[Dataset entries]
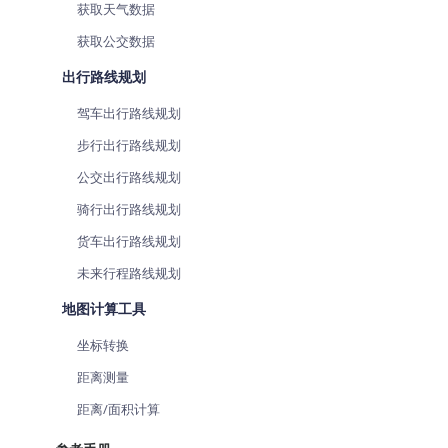
获取天气数据
获取公交数据
出行路线规划
驾车出行路线规划
步行出行路线规划
公交出行路线规划
骑行出行路线规划
货车出行路线规划
未来行程路线规划
地图计算工具
坐标转换
距离测量
距离/面积计算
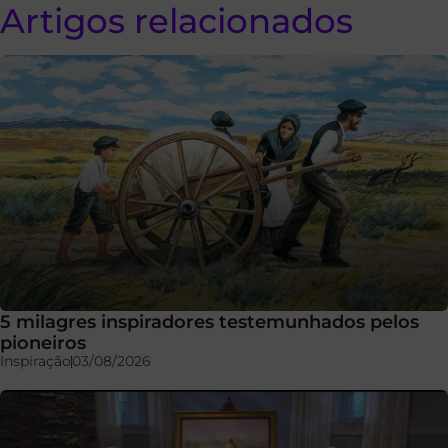
Artigos relacionados
5 milagres inspiradores testemunhados pelos
pioneiros
Inspiração
03/08/2026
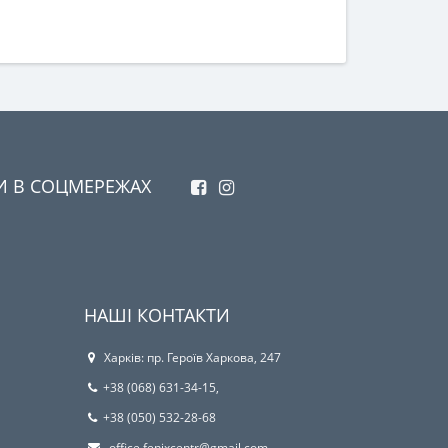
И В СОЦМЕРЕЖАХ
НАШІ КОНТАКТИ
Харків: пр. Героїв Харкова, 247
+38 (068) 631-34-15,
+38 (050) 532-28-68
office.fenixcentr@gmail.com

[About this task] Line by line, write out the entries exactly, and leave the pictures out.

[Exercise output]
获取天气数据
获取公交数据
出行路线规划
驾车出行路线规划
步行出行路线规划
公交出行路线规划
骑行出行路线规划
货车出行路线规划
未来行程路线规划
地图计算工具
坐标转换
距离测量
距离/面积计算
Artigos relacionados
5 milagres inspiradores testemunhados pelos
pioneiros
Inspiração
03/08/2026
И В СОЦМЕРЕЖАХ
НАШІ КОНТАКТИ
Харків: пр. Героїв Харкова, 247
+38 (068) 631-34-15,
+38 (050) 532-28-68
office.fenixcentr@gmail.com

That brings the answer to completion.